C’est un pavé dans la mare de l'aide internationale. Réuni en Conseil des ministres sous la présidence du capitaine Ibrahim Traoré, le gouvernement du Burkina Faso a adopté un décret encadrant strictement les interventions humanitaires dans le pays. La mesure phare de ce texte : l'interdiction formelle de diffuser des images de personnes vulnérables associées aux dons qui leur sont distribués. En clair, Ouagadougou s'attaque de front au phénomène mondialement décrié du « poverty porn » (ou pornographie de la pauvreté), une pratique de communication qui consiste à instrumentaliser l'image de la détresse humaine — souvent des enfants ou des populations déplacées en situation de précarité extrême — pour émouvoir l'opinion et inciter les donateurs occidentaux à ouvrir leur portefeuille.

Confronté depuis plusieurs années à des défis humanitaires majeurs liés au contexte sécuritaire, le Burkina Faso veut redéfinir les règles du jeu. Selon les autorités, cette législation vise à garantir que les citoyens vulnérables soient traités avec respect et dignité, empêchant que leur détresse ne serve de support publicitaire pour les organisations non gouvernementales (ONG) et les influenceurs.

« La souveraineté nationale et la dignité de notre peuple ne sont pas à vendre aux enchères humanitaires », résume une source proche du dossier à Ouagadougou. 

Le message envoyé aux agences internationales est sans équivoque : l'aide ne doit plus se faire au détriment de l'image de ceux qui la reçoivent. Au-delà de la stricte régulation des images, le nouveau décret introduit un autre levier d’indépendance économique : le principe du « consommons local » dans l’acquisition des vivres et matériels destinés aux populations vulnérables. Désormais, les structures humanitaires devront s’approvisionner prioritairement sur le marché national, une manière de soutenir les producteurs locaux et de s'assurer que les fonds injectés profitent directement à l’économie burkinabè.
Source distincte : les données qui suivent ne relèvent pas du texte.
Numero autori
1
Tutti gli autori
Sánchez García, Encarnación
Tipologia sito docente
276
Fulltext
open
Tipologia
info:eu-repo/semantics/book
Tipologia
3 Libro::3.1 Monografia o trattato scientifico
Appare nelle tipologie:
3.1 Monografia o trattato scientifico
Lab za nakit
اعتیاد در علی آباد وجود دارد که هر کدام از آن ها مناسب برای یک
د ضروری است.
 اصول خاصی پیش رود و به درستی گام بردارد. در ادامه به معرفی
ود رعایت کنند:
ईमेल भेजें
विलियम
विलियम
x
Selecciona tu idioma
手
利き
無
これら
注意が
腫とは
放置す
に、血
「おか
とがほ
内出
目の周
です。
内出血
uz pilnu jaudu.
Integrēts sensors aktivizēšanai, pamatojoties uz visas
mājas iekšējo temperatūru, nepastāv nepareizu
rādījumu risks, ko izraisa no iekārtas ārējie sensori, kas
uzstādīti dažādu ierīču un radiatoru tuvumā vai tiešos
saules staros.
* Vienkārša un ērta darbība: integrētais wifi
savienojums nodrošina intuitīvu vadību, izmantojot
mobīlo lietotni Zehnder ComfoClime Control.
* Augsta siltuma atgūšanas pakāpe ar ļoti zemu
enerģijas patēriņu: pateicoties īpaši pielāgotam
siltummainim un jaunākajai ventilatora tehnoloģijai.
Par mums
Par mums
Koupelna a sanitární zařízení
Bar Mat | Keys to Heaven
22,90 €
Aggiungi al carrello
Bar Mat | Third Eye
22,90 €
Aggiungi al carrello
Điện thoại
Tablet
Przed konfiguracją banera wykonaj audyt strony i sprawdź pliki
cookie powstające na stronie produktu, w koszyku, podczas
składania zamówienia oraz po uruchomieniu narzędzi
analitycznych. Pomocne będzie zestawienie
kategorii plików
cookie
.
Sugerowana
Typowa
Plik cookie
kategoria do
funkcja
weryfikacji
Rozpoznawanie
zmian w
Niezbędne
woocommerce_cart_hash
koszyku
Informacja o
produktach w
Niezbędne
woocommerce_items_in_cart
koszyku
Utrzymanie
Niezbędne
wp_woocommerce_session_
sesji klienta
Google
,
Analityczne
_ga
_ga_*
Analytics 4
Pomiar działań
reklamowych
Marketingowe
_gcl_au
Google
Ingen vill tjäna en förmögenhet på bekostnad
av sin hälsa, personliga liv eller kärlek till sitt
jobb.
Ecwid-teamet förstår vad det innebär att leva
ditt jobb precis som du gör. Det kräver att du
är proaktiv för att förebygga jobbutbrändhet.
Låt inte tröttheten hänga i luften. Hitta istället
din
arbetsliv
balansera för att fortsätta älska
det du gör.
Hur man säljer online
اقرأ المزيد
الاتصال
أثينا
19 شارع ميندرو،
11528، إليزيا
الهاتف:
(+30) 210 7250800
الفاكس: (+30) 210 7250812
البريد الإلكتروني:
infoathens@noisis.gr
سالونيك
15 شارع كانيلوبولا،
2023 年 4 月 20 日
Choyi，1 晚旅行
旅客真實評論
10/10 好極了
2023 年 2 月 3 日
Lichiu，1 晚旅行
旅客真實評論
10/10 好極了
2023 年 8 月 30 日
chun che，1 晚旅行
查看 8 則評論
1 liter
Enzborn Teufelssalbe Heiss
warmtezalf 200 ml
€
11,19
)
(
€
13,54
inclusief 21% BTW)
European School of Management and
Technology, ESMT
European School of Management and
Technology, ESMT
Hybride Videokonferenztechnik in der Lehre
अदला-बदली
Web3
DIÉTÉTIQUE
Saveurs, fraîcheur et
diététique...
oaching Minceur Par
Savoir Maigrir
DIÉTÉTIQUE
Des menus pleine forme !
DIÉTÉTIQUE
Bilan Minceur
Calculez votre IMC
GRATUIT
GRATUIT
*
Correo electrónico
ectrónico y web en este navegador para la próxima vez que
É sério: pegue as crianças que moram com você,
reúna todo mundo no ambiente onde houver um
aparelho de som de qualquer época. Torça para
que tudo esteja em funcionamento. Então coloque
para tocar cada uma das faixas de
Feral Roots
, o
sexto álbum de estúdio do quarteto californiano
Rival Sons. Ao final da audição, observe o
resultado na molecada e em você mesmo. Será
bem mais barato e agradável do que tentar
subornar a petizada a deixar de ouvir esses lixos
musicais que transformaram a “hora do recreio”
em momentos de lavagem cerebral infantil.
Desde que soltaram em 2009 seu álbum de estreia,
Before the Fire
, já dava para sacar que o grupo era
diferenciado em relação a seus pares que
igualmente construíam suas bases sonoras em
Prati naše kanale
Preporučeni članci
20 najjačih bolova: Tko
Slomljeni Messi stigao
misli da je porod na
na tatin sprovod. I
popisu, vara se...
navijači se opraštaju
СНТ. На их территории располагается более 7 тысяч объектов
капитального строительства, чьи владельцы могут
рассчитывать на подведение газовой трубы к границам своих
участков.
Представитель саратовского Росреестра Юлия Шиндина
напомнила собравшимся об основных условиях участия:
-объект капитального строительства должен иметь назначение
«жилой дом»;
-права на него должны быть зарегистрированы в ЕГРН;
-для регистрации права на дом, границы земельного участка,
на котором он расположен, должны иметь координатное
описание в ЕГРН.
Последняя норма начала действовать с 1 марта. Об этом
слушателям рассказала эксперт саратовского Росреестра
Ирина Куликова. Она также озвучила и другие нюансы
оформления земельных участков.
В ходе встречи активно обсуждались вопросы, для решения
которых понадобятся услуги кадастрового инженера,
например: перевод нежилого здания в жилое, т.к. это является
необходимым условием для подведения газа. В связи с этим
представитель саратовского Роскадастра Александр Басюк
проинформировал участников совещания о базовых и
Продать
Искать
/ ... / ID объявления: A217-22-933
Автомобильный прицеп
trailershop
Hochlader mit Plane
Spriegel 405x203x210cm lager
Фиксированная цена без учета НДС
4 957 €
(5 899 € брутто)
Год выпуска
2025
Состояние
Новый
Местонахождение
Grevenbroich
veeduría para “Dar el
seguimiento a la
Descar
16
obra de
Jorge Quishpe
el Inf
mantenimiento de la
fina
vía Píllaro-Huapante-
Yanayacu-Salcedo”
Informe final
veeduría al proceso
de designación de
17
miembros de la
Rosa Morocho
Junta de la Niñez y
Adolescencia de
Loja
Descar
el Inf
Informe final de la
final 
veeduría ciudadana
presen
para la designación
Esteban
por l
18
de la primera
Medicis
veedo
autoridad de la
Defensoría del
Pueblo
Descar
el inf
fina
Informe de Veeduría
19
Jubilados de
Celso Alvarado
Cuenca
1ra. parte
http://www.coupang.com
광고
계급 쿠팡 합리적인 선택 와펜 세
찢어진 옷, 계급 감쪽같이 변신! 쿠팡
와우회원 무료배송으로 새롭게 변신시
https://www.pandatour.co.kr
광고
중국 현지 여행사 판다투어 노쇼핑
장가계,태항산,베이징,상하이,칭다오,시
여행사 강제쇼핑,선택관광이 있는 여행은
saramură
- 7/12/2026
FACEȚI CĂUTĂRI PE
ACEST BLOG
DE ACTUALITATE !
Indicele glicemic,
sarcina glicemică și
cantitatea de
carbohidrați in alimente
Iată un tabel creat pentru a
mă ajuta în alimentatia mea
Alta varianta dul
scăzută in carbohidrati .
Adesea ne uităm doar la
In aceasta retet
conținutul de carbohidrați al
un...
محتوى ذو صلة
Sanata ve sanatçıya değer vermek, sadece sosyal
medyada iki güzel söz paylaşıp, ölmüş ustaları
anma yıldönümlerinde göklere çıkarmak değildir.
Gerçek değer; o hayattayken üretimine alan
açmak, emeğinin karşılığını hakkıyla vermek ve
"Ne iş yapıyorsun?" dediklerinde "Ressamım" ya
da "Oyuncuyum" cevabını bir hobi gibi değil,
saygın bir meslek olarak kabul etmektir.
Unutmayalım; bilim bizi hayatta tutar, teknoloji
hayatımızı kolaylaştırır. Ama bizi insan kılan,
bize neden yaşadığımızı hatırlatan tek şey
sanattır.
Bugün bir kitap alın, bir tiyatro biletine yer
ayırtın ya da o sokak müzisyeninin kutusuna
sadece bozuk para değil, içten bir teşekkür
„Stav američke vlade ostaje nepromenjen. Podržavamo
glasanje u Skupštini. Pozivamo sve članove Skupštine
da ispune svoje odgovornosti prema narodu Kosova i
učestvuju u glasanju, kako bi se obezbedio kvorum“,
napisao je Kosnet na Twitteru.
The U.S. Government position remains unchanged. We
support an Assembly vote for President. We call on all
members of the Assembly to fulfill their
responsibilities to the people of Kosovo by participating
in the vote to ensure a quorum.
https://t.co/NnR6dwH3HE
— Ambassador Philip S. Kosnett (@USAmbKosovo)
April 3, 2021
Si la décision est saluée par une large partie de l'opinion publique locale, qui y voit la fin d'un « sadisme visuel indignement toléré depuis trop longtemps », elle force les organisations internationales à une révision immédiate de leur stratégie.

Le modèle traditionnel de collecte de fonds des grandes ONG occidentales repose historiquement sur ces visuels d’impact. Le Burkina Faso impose un précédent en Afrique de l’Ouest : l'aide humanitaire doit s'exécuter dans l'ombre et le respect mutuel, sous peine de sanctions. Pour les acteurs humanitaires, l'alternative est désormais simple : réinventer les chartes de communication, ou plier bagage.